**Goal of the exercise:**
The lines to copy are those in the listing that hold the word "Área".

**Data records:**

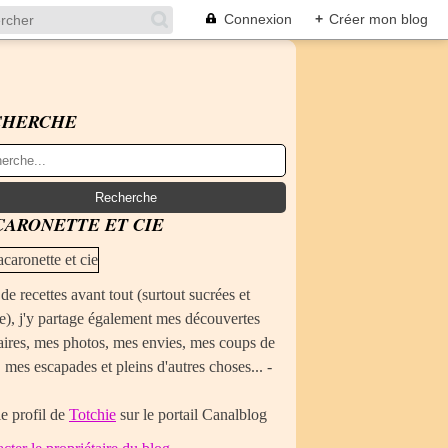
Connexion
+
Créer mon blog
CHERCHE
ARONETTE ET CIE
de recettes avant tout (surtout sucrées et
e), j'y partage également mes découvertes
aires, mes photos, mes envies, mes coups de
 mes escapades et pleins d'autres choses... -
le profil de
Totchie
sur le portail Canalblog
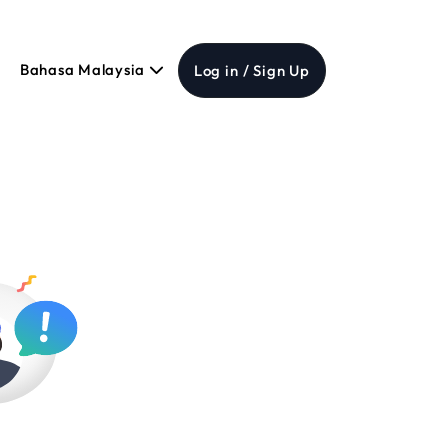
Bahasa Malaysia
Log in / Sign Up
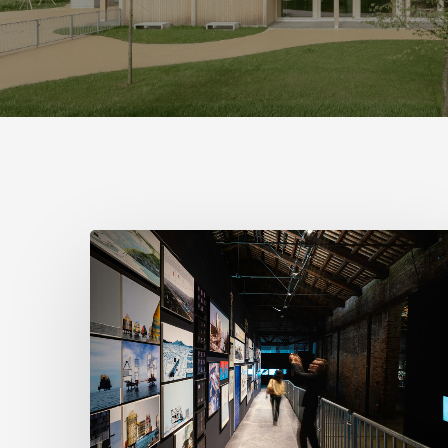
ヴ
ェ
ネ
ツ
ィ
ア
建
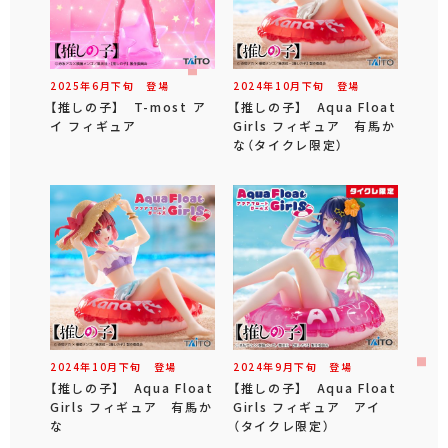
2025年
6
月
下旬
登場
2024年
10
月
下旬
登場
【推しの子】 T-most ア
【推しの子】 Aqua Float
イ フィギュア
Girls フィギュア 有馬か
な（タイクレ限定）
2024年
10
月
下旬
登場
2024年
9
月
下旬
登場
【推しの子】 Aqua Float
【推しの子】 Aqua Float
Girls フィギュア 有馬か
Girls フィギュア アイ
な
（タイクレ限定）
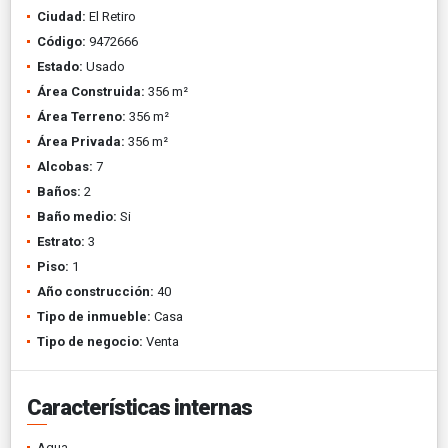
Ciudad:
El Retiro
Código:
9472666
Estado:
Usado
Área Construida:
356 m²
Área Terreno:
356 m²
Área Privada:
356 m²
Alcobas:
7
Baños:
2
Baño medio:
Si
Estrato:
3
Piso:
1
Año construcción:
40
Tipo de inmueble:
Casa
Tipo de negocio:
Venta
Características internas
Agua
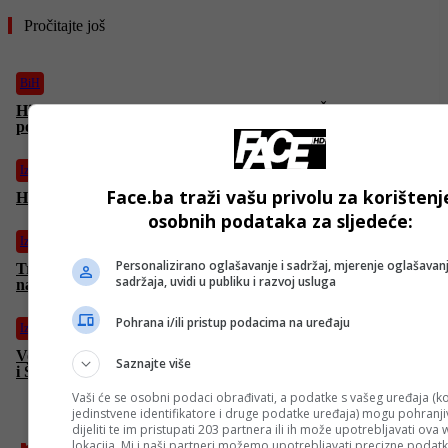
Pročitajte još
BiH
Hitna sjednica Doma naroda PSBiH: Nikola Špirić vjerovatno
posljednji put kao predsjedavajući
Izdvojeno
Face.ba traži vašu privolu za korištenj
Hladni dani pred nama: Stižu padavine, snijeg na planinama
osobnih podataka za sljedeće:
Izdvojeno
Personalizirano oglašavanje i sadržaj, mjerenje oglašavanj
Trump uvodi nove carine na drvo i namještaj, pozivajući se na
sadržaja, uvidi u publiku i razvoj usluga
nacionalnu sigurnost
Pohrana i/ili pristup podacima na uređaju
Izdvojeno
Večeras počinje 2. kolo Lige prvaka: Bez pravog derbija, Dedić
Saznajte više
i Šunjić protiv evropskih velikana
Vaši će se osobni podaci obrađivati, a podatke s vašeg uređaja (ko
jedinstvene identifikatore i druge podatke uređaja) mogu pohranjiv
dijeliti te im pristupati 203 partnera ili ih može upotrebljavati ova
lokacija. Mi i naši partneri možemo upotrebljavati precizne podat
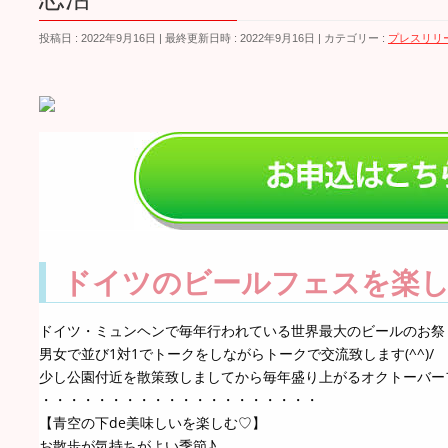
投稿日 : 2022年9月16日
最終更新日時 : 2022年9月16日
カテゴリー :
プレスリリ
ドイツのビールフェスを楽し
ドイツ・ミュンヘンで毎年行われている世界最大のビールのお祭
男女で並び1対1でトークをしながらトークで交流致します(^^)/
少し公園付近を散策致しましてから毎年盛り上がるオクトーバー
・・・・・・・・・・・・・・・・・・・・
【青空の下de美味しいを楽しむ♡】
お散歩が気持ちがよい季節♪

---

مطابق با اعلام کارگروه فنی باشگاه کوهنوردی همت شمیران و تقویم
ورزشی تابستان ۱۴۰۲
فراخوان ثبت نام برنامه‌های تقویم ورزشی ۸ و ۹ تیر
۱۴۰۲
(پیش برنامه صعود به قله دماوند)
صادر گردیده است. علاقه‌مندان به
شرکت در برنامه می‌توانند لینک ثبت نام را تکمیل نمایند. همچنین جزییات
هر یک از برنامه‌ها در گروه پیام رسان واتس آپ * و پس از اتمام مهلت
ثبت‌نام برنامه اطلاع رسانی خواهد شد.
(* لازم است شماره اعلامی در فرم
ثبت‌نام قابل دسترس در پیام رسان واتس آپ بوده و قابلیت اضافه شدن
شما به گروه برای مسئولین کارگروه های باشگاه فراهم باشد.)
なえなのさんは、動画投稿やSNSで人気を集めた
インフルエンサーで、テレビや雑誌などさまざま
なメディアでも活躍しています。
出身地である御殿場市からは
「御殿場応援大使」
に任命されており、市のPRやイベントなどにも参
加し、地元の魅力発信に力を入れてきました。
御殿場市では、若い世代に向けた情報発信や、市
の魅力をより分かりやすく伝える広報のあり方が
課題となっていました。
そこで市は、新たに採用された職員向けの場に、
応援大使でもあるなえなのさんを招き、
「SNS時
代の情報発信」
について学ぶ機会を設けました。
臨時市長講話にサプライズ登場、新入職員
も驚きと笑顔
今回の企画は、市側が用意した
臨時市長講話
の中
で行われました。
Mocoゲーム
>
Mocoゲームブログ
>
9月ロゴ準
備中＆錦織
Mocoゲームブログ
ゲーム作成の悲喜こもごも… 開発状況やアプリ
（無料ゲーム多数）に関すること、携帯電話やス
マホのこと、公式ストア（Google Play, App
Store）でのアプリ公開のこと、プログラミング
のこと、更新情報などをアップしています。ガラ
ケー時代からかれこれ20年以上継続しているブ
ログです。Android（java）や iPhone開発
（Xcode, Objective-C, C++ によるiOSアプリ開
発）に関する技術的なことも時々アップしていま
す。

**Output:**
Área Construida:
Área Terreno:
Área Privada:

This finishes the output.